The content of speech is not, however, alone sufficient; the employee's role and motivation for speaking must also be considered. See Dahl, 621 F.3d at 644 (quoting Cox v. Dardanelle Publ. Sch. Dist., 790 F.2d 668, 672 (8th Cir. 1986)); Bausworth, 986 F.2d at 1198. Ms. Vincent's motivation was personal. The shooting victim was a family member and she was upset. She also evidently did not intend the message her "like" post would reasonably be taken to mean -- that she agreed the investigation was a cover-up. These motivation and intent factors to an extent run counter to a finding that Ms. Vincent spoke as a concerned citizen, but the Court concludes do not compel such a finding. Though Ms. Vincent's motivation in speaking was personal, the subject of her speech was not and clearly involved a matter of public concern. If she did not intend to say what she appeared to say, for analytical purposes the Court believes her speech should be taken for what the recipient would reasonably take it to mean, and for what her employer evidently took it to mean. Ms. Vincent's "like" post was speech on a matter of public concern. Her motivation and intent are more appropriately considered in the Pickering balance.
In contrast Ms. Vincent's "killer" and "f****** bastard" descriptions of the police officer who shot Mr. Johnson, if made, were not speech as a citizen on a matter of public concern. In content and form they are simply disparaging characterizations which betray no more than personal animosity. The "killer" comment was allegedly made as part of an explanation why Ms. Vincent might be absent from the office. The context of the "bastard" remark is not clear except that it occurred in an in-house conversation with an assistant county attorney. In neither case was Ms. Vincent acting as a concerned citizen. See Schilcher v. Univ. of Arkansas, 387 F.3d 959, 963 (8th Cir. 2004).
Whether the Court should undertake the Pickering balance in the absence of evidence that Ms.

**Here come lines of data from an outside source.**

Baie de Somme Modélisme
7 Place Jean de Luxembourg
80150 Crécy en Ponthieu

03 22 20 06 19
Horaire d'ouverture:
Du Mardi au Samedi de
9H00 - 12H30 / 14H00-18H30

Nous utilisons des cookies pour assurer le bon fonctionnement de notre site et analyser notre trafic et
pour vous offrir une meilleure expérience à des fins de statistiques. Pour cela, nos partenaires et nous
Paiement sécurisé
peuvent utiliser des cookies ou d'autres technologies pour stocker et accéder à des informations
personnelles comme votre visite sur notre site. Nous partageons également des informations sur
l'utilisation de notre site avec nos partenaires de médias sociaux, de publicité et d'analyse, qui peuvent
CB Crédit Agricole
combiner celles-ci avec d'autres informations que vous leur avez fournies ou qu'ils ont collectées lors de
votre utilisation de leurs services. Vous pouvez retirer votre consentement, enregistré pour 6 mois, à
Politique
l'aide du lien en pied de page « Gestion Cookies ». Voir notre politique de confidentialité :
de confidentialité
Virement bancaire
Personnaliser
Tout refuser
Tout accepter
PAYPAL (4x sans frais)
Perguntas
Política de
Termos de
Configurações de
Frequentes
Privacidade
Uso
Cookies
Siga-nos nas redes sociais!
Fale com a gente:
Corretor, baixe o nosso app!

Vincent's speech in fact disrupted the harmony of the workplace or the County Attorney's working relationships with the Iowa Attorney General or Nevada police is both a close question and a largely determinative one on the merits of the free speech claim. If, as Ms. Vincent argues, the Pickering balance is not applicable in the absence of evidence of an actual disruptive effect, Ms. Vincent prevails on her free speech claim with respect to the "like" Facebook post (subject, however, to consideration of Mr. Holmes' qualified immunity defense). If the Pickering balance is undertaken, for the reasons which follow the interest of defendants in the County Attorney's efficient performance of his duties weighs more heavily than the interest of Ms. Vincent in expressing her "like" of what Mr. Herridge said about the shooting and subsequent investigation.

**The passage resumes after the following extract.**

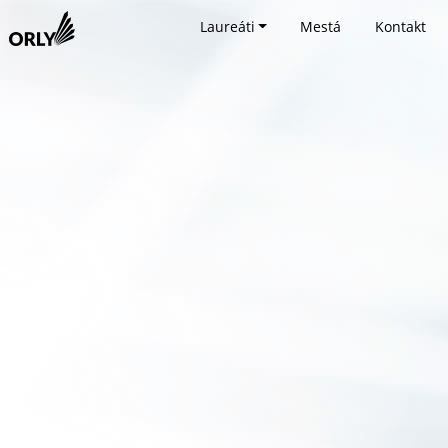
Laureáti
Mestá
Kontakt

The Court concludes the importance of Mr. Holmes' public responsibilities as a county attorney require the Pickering balance be undertaken in the circumstances here. The primary duty of a county attorney is to "[d]iligently enforce" the law. Iowa Code § 331.756(1). Ms. Vincent was a long-term employee who served as Victim Witness Coordinator. Hers was a public contact position. Ms. Vincent's work brought her in frequent contact with the Nevada police and Iowa Attorney General's office with whom the County Attorney's office had close relationships important to its operations. A Nevada police officer shot and killed one of Ms. Vincent's family members. The shooting was investigated by the Iowa Attorney General. Believing it important that his office completely divorce itself from the investigation Mr. Holmes did not want anyone in his office commenting about the incident because what they said might be imputed to his office and be given unwarranted weight. He told Ms. Vincent not to discuss the shooting. She violated his instruction by making the "like" post. Her speech held the potential to disrupt the County Attorney's working relationship with the Nevada Police and Attorney General's office, as well as impede Ms. Vincent's performance of her job. The internet is ubiquitous and word gets around. Seen in context at the time, these concerns were reasonable as Ms. Vincent has acknowledged. Similar to a public safety employer, the importance of the county attorney's law enforcement responsibilities ought to permit a higher degree of deference in regulating the speech of key employees which it is reasonable to believe may adversely affect working relationships important to the fulfillment of those responsibilities.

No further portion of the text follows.